■ Exercise instructions ■
From the line containing "焼に焼き込みました。「玉子焼に梅干…!?」驚かれるお客様も" through the last line of the records below, each line is to be repeated exactly; pictures are to be omitted.

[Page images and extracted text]

=== Section Start ===

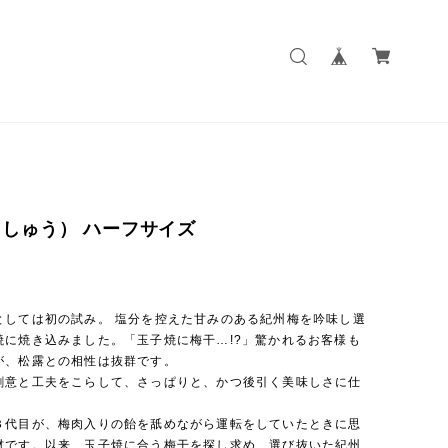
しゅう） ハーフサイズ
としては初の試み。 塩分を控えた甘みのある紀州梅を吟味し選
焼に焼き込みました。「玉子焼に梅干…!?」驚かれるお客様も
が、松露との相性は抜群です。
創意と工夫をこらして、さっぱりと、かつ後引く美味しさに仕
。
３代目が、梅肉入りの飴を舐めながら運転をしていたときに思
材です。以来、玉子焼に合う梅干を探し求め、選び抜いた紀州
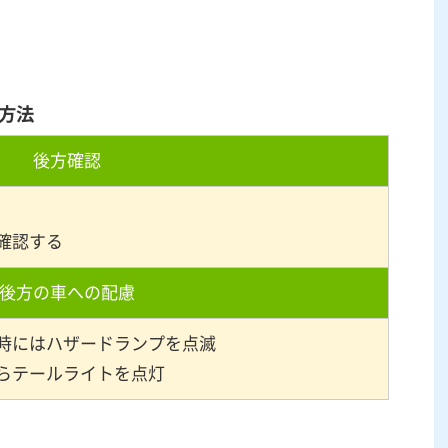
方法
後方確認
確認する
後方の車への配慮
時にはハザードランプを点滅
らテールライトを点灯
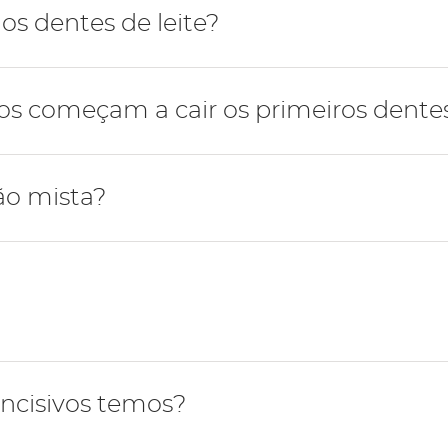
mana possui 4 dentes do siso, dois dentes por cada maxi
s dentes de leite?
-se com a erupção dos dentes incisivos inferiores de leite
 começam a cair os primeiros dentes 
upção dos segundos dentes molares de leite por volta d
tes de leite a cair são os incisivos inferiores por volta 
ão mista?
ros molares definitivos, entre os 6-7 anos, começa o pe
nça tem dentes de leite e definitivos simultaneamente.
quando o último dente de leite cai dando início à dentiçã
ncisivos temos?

=== Section End ===

■ Response to this exercise ■
焼に焼き込みました。「玉子焼に梅干…!?」驚かれるお客様も
が、松露との相性は抜群です。
創意と工夫をこらして、さっぱりと、かつ後引く美味しさに仕
。
３代目が、梅肉入りの飴を舐めながら運転をしていたときに思
材です。以来、玉子焼に合う梅干を探し求め、選び抜いた紀州
方法
後方確認
確認する
後方の車への配慮
時にはハザードランプを点滅
らテールライトを点灯
mana possui 4 dentes do siso, dois dentes por cada maxi
s dentes de leite?
-se com a erupção dos dentes incisivos inferiores de leite
 começam a cair os primeiros dentes 
upção dos segundos dentes molares de leite por volta d
tes de leite a cair são os incisivos inferiores por volta 
ão mista?
ros molares definitivos, entre os 6-7 anos, começa o pe
nça tem dentes de leite e definitivos simultaneamente.
quando o último dente de leite cai dando início à dentiçã
ncisivos temos?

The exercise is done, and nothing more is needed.